Treasure Hunt

To the untrained eye, the vase didn’t look like much. Big and heavy, with some Asian decorations, for 36 years it served as a doorstop — with children sometimes playing ball games in its immediate vicinity — so its mint condition was quite surprising. The real shocker, though, came when its Birmingham, U.K., owners decided to contact Hanson’s Auctioneers for an appraisal instead of just including it in a car-boot sale (a kind of communal yard sale popular in the U.K. where people sell things out of car-trunks).

The auction house was amazed to discover that the vase was almost 300 years old and stamped with the imperial seal of Chinese Emperor Qianlong.

Initial valuation pegged the vase at tens of thousands of dollars, but the price swiftly climbed to hundreds of thousands. The vase sold on Friday, July 2, for $860,000! The unnamed Birmingham family had inherited the vase from their Great-Aunt Florence — herself an antiques dealer but assumed not to have known its true value — but never really thought much of it. It was a convenient, decorative way to hold open a door. Not much else.

The Huffington Post’s opening line to this item read: “If ever you needed motivation to sort through your old knickknacks, this is it.”

Charles Hanson — managing director of Hanson’s in Derbyshire — waxed enthusiastic upon this find, Hanson’s most valuable to date, and exclaimed, “Our country is awash with fascinating treasures languishing in homes, and sometimes such remarkable finds can be life-changing for a client.”

Commenting on this statement, Lisa Carley finished the article she wrote about the incident with the following advice: “So have fun going through your attic, basement, and closets to find that one item that is worth [too much to be] lost to the darkness of the house somewhere.

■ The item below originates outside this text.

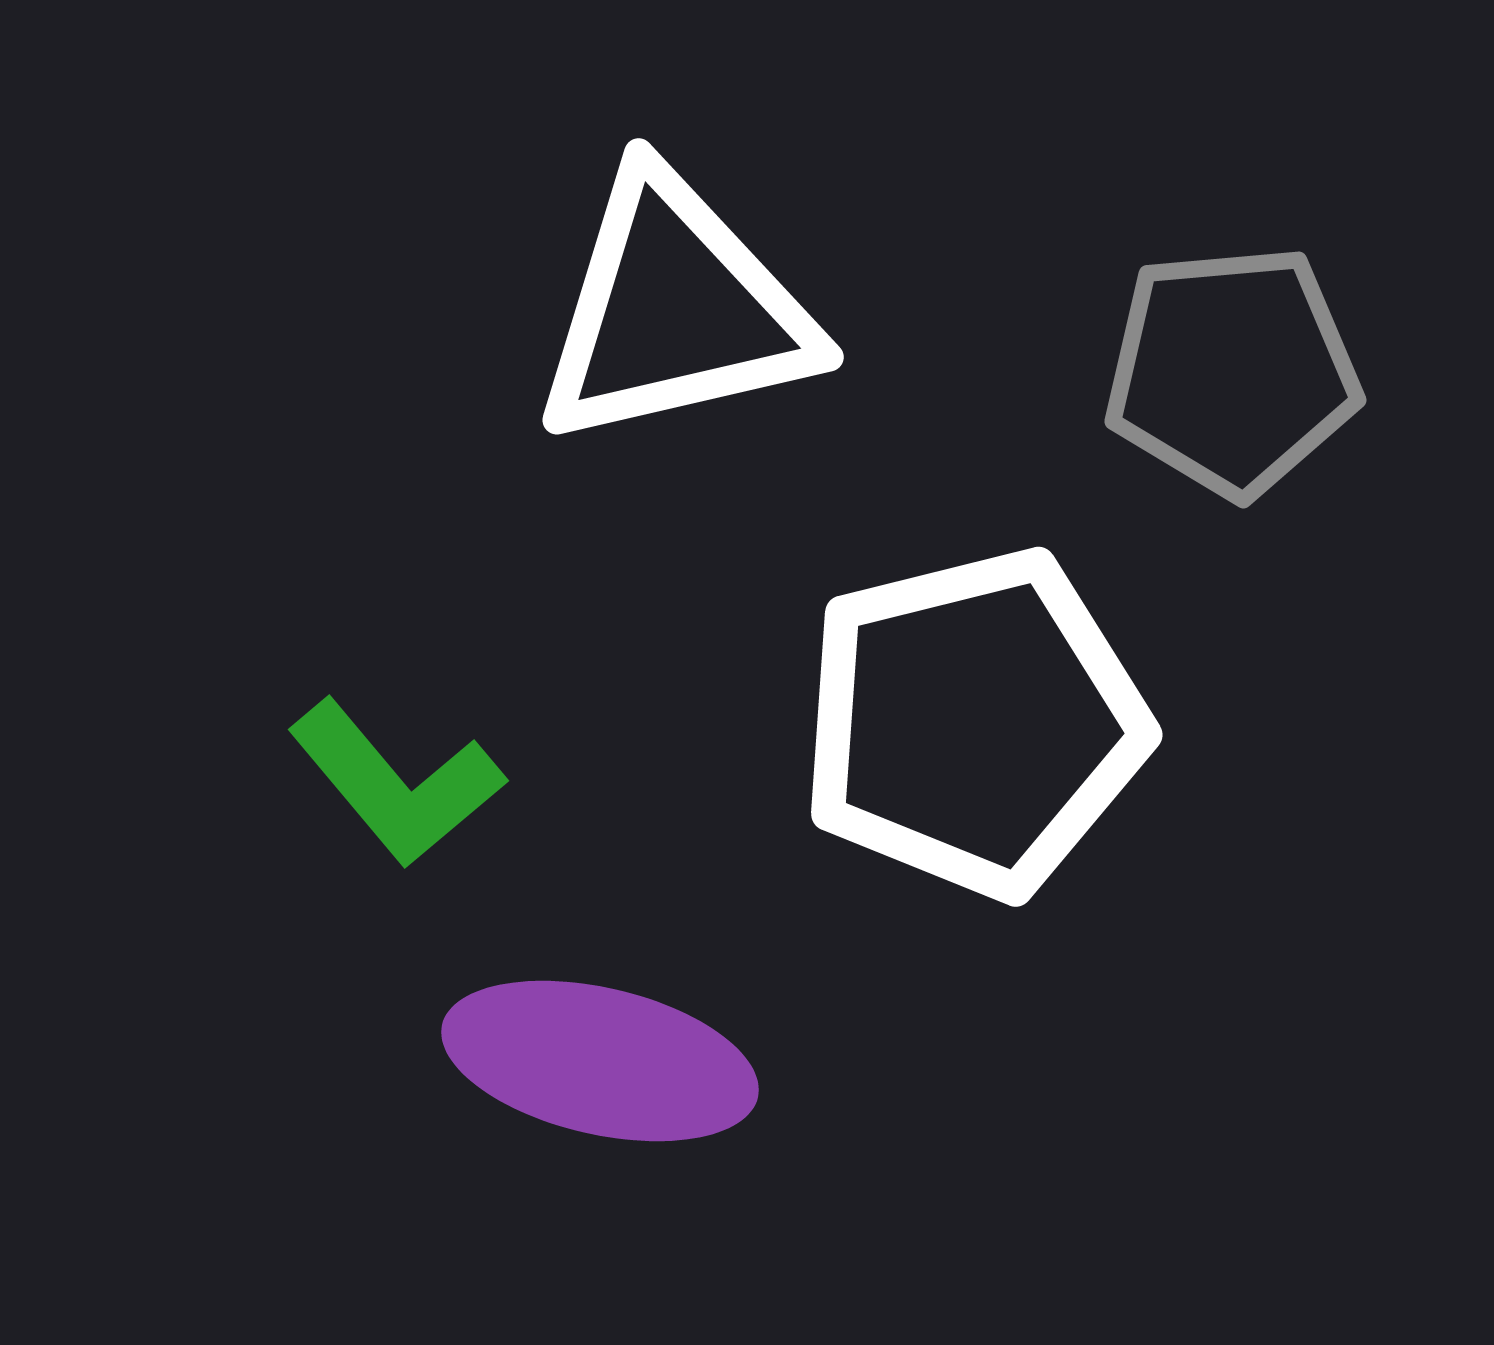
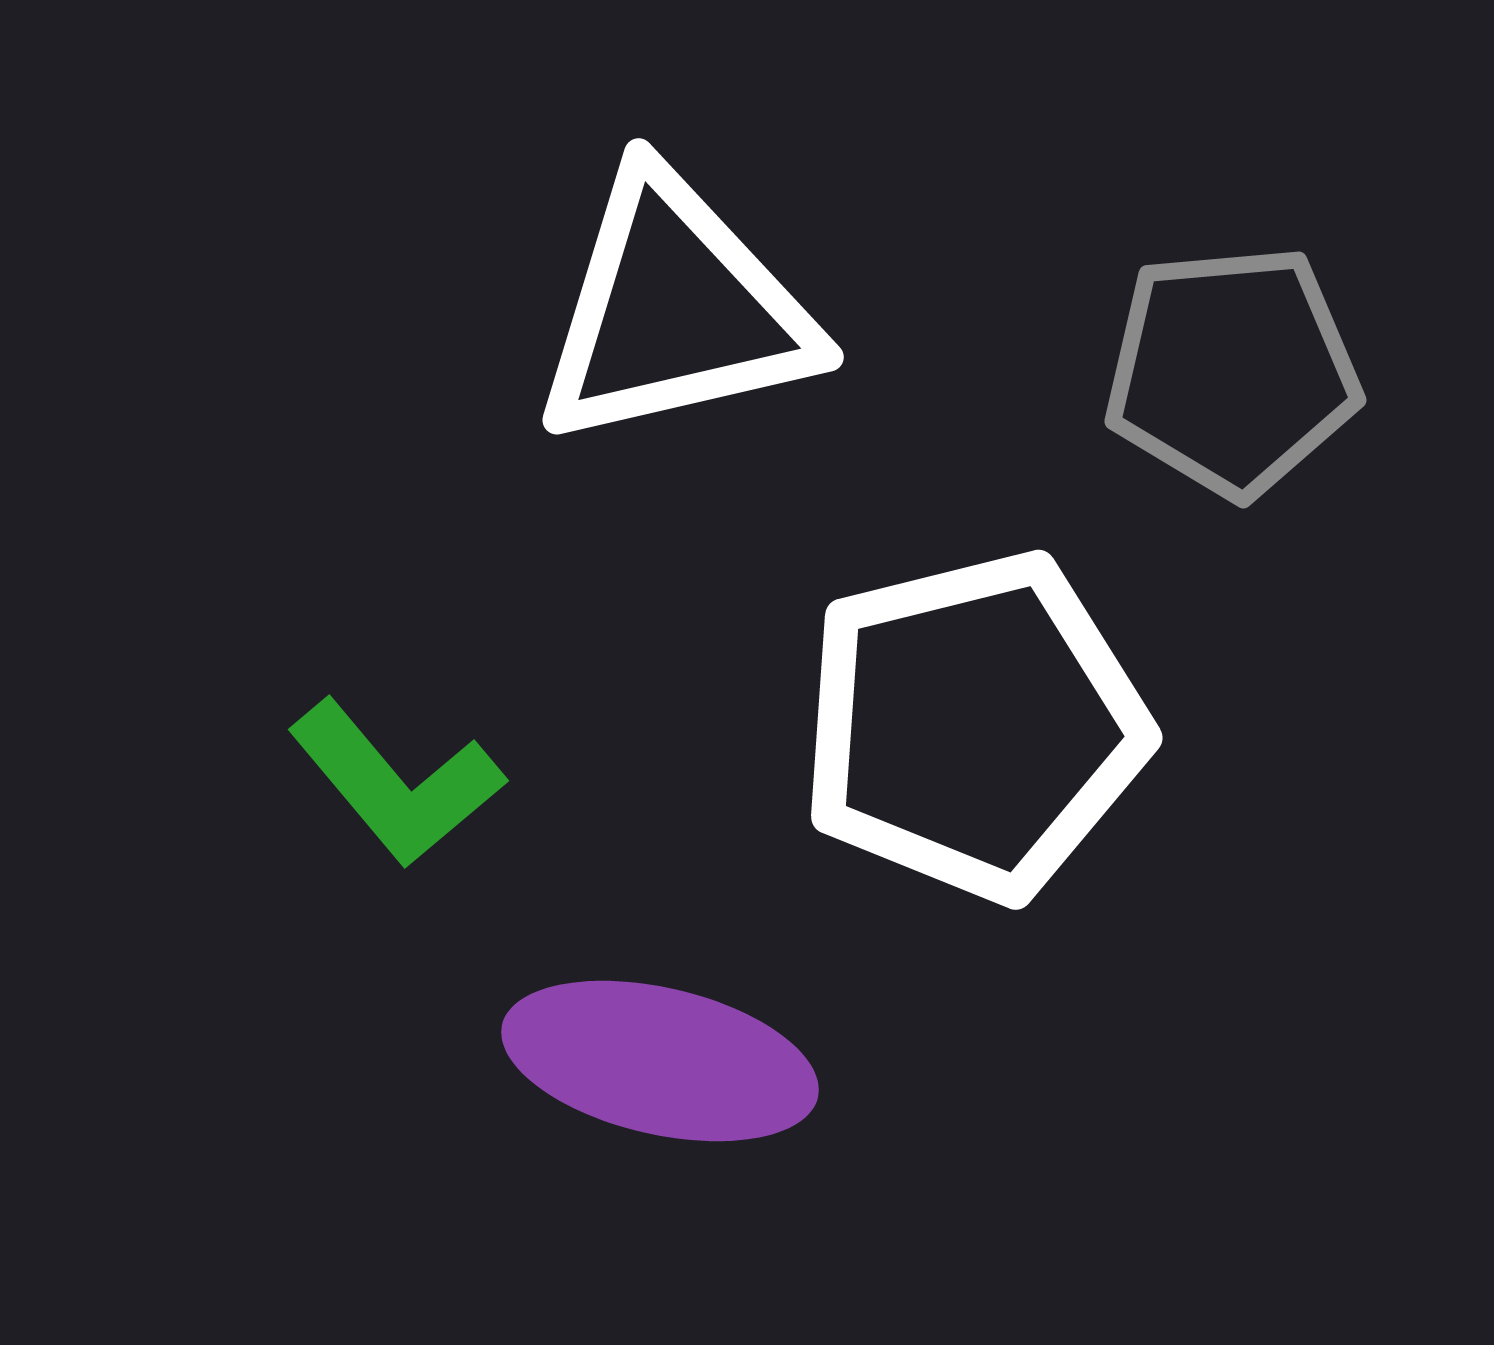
white pentagon: moved 3 px down
purple ellipse: moved 60 px right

You never know — the life-changing treasure might be sitting on the floor right in front of you, holding your door in place.”

Hansen and Carley would be amazed to discover that they delivered what very well could be the most inspiring statements of the year. Allow me to explain through a short description of someone that many readers will probably identify almost immediately:

Born into a simple family in 1883, she was unassuming and even somewhat withdrawn. She loved to learn, but economic realities forced her to take up the ubiquitous seamstress’s needle at the age of 13.

For 18 years she was as anonymous as an Eastern-European Jewish woman could be. Beyond bringing her their garments for alterations, there was not much for her customers to take note of about her. Sitting in her tiny seamstress’s room, unpretentious, deeply religious, she was hardly more noticeable to the townspeople than a heavy vase holding open a door.

That changed in 1914, when the outbreak of World War I drove her to Vienna. There, through the shiurim of Rabbi Dr. Moshe Flesch that she attended, she discovered the new (to her) world of Harav Shamshon Raphael Hirsch’s machshavah and was inspired to share her passion for Hashem and His Torah.

From an extremely modest beginning, conducting small learning groups in her tiny room, by the time Sarah Schenirer left this world in 1935, her initiative had grown into a movement that encompassed more than 200 schools and 35,000 talmidos!

Harav Yechezkel Sarna, zt”l, once exclaimed to a number of fellow Gedolei Torah representing a wide swath of Orthodox Jewry: “One individual in the previous generation had a greater impact on Klal Yisrael than any of our fathers or grandfathers, and this person did not even know how to read a blatt Gemara!” Responding to their incredulous looks, the Chevron Rosh Yeshivah continued, “And as soon as I say this person’s name, you will all agree with me immediately! Sarah Schenirer.”

“If there was any one force,” Harav Yaakov Weinberg once said, “that saved Torah Judaism more than any other, it is the Bais Yaakov movement.”

Sarah Schenirer was as unassuming as could be, modest, quiet, and not possessed of any particular ambition other than coming close to Hashem. Inside her, though, a power lay dormant. When she uncovered it, the cataclysmically life-changing effect involved all of Klal Yisrael.

We’re not all destined to generate such conspicuous impact on the klal, but one thing is for certain: Our People is “awash” with fascinating treasures languishing in homes and hearts, and such remarkable finds can be life-changing when discovered. So enjoy going through the attics, basements, and closets of your persona to find talents and capabilities that are too valuable to be lost in darkness. You never know; you may discover that your treasure was right in front of your eyes all along.